Ultrasensitive prototype device approaches gold standard for magnetic field detection

A tiny sensor that can detect magnetic field changes as small as 70 femtoteslas-equivalent to the brain waves of a person daydreaming-has been demonstrated at the National Institute of Standards and Technology (NIST). The sensor could be battery-operated and could reduce the costs of non-invasive biomagnetic measurements such as fetal heart monitoring. The device also may have applications such as homeland security screening for explosives.

Described in the November issue of Nature Photonics,* the prototype device is almost 1000 times more sensitive than NIST’s original chip-scale magnetometer demonstrated in 2004 and is based on a different operating principle. Its performance puts it within reach of matching the current gold standard for magnetic sensors, so-called superconducting quantum interference devices or SQUIDs.

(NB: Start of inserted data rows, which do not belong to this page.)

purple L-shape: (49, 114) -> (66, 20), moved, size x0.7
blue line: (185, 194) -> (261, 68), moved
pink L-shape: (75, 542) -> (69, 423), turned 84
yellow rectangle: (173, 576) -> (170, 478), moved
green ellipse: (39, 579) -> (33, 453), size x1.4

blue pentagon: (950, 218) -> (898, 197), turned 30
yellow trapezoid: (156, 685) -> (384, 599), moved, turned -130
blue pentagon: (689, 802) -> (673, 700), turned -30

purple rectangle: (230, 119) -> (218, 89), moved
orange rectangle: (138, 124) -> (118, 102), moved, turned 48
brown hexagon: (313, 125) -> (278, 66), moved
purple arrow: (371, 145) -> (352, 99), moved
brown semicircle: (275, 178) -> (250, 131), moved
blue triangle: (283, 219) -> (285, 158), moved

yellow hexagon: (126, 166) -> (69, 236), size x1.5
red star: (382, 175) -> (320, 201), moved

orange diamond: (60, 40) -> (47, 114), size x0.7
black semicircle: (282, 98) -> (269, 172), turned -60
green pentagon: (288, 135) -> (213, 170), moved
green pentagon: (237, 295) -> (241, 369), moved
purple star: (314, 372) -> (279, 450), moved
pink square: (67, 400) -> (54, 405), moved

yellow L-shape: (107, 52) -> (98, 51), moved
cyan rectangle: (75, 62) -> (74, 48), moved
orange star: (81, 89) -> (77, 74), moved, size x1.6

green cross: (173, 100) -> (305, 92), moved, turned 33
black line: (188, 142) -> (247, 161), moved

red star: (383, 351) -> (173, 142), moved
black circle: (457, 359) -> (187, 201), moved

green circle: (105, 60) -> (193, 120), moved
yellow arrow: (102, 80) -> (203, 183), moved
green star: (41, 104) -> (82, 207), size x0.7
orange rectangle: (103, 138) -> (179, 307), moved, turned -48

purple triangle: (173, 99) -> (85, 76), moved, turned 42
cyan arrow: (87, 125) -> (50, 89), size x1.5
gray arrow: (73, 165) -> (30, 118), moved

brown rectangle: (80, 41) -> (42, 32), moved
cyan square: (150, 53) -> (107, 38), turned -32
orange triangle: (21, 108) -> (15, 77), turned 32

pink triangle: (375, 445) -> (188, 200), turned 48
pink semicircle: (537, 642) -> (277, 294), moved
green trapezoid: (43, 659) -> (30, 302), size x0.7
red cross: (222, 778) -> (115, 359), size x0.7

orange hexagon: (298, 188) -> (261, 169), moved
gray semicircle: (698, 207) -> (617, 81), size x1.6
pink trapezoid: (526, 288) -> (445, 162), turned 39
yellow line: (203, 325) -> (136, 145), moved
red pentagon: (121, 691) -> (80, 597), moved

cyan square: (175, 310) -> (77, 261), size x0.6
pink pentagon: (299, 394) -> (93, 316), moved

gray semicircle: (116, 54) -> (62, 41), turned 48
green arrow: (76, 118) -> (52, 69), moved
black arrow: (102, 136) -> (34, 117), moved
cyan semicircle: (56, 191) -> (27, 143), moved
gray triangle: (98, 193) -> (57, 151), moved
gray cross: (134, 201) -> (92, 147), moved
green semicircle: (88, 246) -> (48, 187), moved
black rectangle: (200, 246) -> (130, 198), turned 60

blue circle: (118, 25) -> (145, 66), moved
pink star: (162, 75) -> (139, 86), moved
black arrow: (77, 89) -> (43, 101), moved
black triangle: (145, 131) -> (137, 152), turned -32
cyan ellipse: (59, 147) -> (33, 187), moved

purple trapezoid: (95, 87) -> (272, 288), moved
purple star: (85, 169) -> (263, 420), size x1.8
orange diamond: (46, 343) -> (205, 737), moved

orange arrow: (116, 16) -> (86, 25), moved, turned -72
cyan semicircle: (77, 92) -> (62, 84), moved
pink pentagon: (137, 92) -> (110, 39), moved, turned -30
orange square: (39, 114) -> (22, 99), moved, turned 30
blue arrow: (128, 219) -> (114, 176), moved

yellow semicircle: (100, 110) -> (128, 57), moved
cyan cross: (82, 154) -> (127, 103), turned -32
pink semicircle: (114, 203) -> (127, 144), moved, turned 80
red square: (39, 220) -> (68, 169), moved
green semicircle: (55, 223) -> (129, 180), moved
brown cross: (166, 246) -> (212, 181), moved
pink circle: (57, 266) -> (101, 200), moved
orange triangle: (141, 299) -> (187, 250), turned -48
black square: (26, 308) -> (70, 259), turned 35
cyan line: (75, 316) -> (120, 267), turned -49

These devices can sense changes in the 3- to 40-femtotesla range but must be cooled to very low (cryogenic) temperatures, making them much larger, power hungry, and more expensive.

The NIST prototype consists of a single low-power (milliwatt) infrared laser and a rice-grain-sized container with dimensions of 3 by 2 by 1 millimeters. The container holds about 100 billion rubidium atoms in gas form. As the laser beam passes through the atomic vapor, scientists measure the transmitted optical power while varying the strength of a magnetic field applied perpendicular to the beam. The amount of laser light absorbed by the atoms varies predictably with the magnetic field, providing a reference scale for measuring the field. The stronger the magnetic field, the more light is absorbed.

The new NIST mini-sensor could reduce the equipment size and costs associated with some non-invasive biomedical tests. (The body’s electrical signals that make the heart contract or brain cells fire also simultaneously generate a magnetic field.) The NIST group and collaborators have used a modified version of the original sensor to detect magnetic signals from a mouse heart.** The new sensor is already powerful enough for fetal heart monitoring; with further work, the sensitivity can likely be improved to a level in the 10 femtotesla range, sufficient for additional applications such as measuring brain activity, the designers say.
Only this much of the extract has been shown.